Efficacy and Tolerability of Armodafinil in Adults With Excessive Sleepiness Associated With Shift Work Disorder

Inclusion Criteria

• The patient currently meets the criteria for Shift Work Disorder (SWD) for duration of at least 1 month.
• The patient has the presence of excessive sleepiness late in the shift, including the commute home if applicable, with a Clinical Global Impression of Severity of Illness (CGI-S) rating of 4 or more at screening.
• The patient has clinically significant difficulty in social or occupational functioning, with a Global Assessment of Function (GAF) score less than 70 (on clinician interview) at screening.
• The patient has a Karolinska Sleepiness Scale (KSS) score of 6 or more at screening (visit 1) that is confirmed at baseline (visit 2).
• The patient works at least 5 night shifts per month, of which at least 3 nights are consecutive, and plans to maintain this schedule.
• The patient works night shifts or rotating shifts that include at least 6 hours between 2200 and 0800 (including the time period 0400 to 0800), and shifts are no longer than 12 hours in duration.
• The patient is in good health, as judged by the investigator.
• The patient is able to complete self-rating scales.
• Women of childbearing potential (not surgically sterile or 2 years postmenopausal), must use a medically accepted method of contraception, and must continue use of 1 of these methods for the duration of the study (and for 30 days after participation in the study). Acceptable methods of contraception include: abstinence, barrier method with spermicide, steroidal contraceptive (oral, transdermal, implanted, and injected) in conjunction with a barrier method, or intrauterine device (IUD).

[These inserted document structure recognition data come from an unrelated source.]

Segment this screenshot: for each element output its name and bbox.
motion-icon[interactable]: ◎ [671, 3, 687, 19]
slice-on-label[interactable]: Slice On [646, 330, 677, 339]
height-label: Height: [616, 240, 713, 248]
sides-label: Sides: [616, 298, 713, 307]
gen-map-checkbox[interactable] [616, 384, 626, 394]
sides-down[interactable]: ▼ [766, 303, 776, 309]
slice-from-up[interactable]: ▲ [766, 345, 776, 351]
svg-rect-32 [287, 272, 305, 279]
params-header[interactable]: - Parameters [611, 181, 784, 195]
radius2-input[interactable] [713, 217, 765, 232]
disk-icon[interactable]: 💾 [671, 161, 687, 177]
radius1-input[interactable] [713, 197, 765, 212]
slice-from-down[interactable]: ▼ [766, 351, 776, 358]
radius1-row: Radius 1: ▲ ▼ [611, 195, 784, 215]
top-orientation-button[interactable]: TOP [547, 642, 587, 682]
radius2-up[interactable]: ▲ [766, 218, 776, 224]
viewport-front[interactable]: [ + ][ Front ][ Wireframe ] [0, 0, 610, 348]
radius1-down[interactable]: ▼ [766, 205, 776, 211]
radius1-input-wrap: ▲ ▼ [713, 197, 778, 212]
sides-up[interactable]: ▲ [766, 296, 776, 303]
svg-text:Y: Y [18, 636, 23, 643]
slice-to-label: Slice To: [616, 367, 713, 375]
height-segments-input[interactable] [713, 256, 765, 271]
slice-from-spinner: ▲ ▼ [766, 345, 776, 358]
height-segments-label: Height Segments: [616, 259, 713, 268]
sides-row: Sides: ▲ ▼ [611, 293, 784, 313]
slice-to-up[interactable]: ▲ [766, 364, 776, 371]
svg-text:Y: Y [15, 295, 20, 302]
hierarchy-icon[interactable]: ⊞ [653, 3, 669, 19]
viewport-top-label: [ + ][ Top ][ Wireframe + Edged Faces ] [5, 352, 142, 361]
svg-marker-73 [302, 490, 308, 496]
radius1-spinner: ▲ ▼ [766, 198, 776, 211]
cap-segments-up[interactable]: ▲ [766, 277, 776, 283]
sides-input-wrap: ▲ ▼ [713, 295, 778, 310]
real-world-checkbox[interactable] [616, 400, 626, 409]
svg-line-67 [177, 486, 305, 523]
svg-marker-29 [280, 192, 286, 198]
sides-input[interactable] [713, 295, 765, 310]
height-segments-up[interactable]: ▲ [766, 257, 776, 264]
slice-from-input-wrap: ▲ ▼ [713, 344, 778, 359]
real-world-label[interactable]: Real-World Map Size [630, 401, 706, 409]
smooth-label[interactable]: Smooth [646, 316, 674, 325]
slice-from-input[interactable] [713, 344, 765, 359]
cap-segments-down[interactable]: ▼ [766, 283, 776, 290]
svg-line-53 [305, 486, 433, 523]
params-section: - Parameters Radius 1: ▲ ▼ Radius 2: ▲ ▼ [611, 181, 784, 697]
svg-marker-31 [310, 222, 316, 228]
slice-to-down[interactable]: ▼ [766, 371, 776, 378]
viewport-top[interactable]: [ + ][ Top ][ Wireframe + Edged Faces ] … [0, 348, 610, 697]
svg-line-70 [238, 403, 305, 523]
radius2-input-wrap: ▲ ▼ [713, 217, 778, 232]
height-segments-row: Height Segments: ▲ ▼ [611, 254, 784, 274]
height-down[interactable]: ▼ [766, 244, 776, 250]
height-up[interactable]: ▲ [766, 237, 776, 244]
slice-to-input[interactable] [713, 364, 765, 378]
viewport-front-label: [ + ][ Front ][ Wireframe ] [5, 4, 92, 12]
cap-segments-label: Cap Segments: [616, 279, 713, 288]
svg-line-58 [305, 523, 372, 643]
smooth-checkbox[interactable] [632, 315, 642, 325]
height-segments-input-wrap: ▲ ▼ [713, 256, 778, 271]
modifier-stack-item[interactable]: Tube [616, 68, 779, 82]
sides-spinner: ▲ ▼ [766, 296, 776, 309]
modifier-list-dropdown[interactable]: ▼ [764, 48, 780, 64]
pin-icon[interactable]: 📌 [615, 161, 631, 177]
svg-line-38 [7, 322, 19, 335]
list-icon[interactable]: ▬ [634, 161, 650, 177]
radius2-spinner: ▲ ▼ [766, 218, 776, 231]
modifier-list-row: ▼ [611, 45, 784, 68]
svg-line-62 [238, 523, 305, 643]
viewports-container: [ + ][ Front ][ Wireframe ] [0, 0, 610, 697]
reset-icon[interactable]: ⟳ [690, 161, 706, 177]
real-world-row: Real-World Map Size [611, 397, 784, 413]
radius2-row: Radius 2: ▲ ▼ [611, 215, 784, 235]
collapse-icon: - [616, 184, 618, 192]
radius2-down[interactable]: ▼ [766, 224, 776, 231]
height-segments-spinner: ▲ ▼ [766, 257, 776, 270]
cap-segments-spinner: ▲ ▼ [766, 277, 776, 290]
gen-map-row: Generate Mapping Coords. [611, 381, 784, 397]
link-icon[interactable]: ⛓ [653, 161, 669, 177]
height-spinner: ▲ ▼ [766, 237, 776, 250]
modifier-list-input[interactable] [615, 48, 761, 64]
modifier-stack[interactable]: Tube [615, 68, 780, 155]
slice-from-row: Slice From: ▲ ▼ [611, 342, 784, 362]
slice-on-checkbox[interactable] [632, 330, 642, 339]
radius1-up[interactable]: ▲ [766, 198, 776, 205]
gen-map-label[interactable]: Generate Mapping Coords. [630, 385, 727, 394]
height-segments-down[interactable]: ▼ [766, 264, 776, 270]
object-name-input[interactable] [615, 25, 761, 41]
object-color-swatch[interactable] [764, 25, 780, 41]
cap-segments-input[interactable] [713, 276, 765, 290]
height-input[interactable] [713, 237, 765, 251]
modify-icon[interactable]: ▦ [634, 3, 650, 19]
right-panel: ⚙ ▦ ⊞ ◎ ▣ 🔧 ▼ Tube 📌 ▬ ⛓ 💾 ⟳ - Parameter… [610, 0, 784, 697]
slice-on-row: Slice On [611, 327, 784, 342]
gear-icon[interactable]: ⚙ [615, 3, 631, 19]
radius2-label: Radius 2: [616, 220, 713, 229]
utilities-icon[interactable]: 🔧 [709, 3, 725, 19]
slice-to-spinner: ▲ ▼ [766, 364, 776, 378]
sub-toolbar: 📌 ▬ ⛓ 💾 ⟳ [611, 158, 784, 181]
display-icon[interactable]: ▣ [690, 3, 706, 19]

• The patient is willing and able to comply with study restrictions and to attend regularly scheduled clinic visits as specified in this protocol

Exclusion Criteria

• The patient has mild or more severe obstructive sleep apnea (OSA) defined as an apnea/hypopnea index more than 5 as determined by daytime polysomnography (PSG).
• The patient has a medical or psychiatric disorder causing clinically significant functional impairment or contributing to the patient's excessive sleepiness.

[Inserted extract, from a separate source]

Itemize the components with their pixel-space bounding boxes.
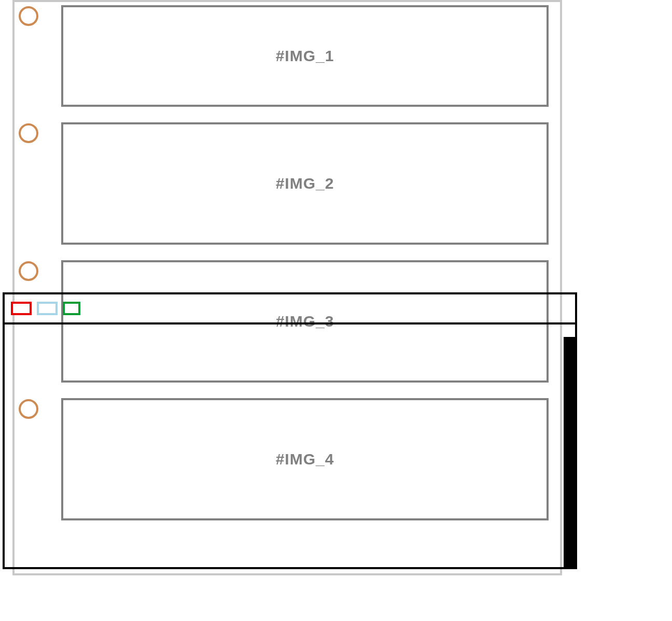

• The patient is currently taking a medication or substance that is causing clinically significant functional impairment or contributing to the patient's excessive sleepiness.
• The patient has a clinically significant treated or untreated medical condition.

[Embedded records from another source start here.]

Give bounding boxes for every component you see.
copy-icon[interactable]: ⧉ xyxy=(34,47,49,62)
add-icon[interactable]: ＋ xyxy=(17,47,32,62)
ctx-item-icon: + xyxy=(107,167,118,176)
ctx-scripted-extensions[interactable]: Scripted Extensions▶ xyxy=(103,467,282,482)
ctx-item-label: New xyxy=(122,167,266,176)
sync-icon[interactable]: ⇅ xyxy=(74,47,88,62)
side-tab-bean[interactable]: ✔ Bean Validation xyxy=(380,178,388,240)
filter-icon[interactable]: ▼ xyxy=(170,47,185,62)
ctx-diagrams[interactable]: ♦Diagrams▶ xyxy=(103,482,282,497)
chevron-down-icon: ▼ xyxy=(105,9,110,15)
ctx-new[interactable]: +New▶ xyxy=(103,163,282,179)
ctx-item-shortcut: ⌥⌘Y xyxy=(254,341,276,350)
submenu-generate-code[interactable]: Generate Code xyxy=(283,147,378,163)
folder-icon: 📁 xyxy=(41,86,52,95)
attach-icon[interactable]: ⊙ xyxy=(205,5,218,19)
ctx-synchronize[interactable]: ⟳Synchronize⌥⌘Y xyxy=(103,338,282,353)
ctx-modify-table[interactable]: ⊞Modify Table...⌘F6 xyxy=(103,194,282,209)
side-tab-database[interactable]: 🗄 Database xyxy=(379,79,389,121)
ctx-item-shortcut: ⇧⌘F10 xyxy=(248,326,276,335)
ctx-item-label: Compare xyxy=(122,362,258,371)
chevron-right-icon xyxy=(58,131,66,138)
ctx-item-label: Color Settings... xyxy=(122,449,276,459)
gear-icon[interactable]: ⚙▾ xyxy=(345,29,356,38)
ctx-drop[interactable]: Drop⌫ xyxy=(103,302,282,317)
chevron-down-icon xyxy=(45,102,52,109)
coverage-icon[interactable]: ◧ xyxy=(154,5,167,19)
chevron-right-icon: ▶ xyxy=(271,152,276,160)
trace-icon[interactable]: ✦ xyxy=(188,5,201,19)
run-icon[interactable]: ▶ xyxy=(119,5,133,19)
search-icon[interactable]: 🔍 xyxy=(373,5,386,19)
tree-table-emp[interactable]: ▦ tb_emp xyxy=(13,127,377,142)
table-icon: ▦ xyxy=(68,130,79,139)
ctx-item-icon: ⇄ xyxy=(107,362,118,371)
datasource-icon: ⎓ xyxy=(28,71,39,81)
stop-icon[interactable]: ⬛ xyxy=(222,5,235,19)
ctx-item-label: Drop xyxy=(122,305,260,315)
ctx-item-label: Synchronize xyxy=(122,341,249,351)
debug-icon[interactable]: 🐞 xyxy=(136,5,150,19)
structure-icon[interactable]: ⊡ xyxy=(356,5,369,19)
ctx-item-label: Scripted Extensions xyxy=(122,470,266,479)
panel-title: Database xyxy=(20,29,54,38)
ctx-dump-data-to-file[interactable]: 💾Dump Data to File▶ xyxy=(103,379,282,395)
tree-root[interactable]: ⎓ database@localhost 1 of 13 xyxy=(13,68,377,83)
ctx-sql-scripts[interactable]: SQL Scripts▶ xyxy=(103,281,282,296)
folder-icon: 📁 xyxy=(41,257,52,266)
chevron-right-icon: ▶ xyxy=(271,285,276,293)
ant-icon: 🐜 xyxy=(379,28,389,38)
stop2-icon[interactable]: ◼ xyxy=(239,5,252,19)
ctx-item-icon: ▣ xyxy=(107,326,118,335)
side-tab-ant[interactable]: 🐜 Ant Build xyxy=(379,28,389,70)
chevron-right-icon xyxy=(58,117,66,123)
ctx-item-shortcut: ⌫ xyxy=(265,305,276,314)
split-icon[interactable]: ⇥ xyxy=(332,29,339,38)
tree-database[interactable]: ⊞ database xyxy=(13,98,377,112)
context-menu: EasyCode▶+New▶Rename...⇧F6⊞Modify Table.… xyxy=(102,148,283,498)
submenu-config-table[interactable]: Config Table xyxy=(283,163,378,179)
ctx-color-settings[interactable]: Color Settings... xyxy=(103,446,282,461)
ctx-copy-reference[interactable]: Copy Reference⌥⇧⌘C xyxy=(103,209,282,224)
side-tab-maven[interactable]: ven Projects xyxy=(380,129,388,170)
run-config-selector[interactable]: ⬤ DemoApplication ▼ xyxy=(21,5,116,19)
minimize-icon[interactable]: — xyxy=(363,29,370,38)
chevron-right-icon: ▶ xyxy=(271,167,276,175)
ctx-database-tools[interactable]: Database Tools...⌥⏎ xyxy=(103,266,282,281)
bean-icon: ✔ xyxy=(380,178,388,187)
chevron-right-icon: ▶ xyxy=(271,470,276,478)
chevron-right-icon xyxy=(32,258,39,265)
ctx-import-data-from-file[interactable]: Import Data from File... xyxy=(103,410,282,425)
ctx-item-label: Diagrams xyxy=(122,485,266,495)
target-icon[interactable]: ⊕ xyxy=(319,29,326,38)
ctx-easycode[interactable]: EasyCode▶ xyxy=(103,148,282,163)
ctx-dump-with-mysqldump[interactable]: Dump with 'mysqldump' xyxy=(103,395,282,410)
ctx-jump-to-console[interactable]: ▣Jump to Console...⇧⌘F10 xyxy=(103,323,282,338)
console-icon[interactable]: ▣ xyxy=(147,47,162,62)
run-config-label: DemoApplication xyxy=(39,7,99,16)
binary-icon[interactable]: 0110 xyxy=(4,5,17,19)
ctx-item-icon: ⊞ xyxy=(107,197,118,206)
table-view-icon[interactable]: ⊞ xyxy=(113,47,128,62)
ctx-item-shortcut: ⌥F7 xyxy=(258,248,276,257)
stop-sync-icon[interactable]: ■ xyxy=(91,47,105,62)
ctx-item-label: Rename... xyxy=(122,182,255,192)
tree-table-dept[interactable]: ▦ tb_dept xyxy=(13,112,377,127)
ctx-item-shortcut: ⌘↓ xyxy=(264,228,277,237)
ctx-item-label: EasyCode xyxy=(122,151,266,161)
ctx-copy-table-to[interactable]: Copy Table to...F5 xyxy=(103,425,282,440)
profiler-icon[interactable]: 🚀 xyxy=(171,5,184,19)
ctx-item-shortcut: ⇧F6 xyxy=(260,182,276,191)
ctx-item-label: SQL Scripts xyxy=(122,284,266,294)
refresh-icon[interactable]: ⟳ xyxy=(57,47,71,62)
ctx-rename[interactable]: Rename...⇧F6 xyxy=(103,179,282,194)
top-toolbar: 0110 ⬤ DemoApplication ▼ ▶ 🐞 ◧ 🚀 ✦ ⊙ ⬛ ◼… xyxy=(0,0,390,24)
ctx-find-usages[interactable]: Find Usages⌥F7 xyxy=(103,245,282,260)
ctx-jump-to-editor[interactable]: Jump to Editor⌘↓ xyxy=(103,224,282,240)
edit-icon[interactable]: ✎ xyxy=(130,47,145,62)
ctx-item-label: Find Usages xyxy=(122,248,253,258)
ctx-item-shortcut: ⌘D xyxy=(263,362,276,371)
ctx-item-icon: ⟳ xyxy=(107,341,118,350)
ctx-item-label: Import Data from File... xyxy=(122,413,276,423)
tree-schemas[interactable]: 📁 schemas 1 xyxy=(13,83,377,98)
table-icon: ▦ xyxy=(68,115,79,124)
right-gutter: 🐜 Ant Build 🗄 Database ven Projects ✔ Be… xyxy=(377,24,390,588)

• The patient has a history of clinically significant suicidal ideation in the judgment of the principal investigator or is currently suicidal based on medical and psychiatric history.
• The patient has a known hypersensitivity to armodafinil, racemic modafinil, or any component of the study drug tablets.
• The patient has a history of any clinically significant cutaneous drug reaction, or a history of clinically significant hypersensitivity reaction, including multiple allergies or drug reactions.
• The patient consumes caffeine including coffee, tea and/or other caffeine containing beverages or food averaging more than 600 mg of caffeine per day within 7 days of the baseline visit.
• The patient uses any prescription or over-the-counter (OTC) drugs disallowed by the protocol within 30 days of the baseline visit.
• The patient has been in a prior armodafinil study.
• The patient has a history of alcohol, narcotic, or any other drug abuse.
• The patient has a positive urine drug screen (UDS) without medical explanation at the screening visit.
• The patient has a clinically significant deviation from normal on physical examination.
• The patient is a pregnant or lactating woman.
• The patient has used an investigational drug within 1 month of the screening visit.
• The patient has a disorder that could interfere with the absorption, distribution, metabolism, or excretion of the investigational product.
• The patient needs to use any of the excluded medications in this protocol.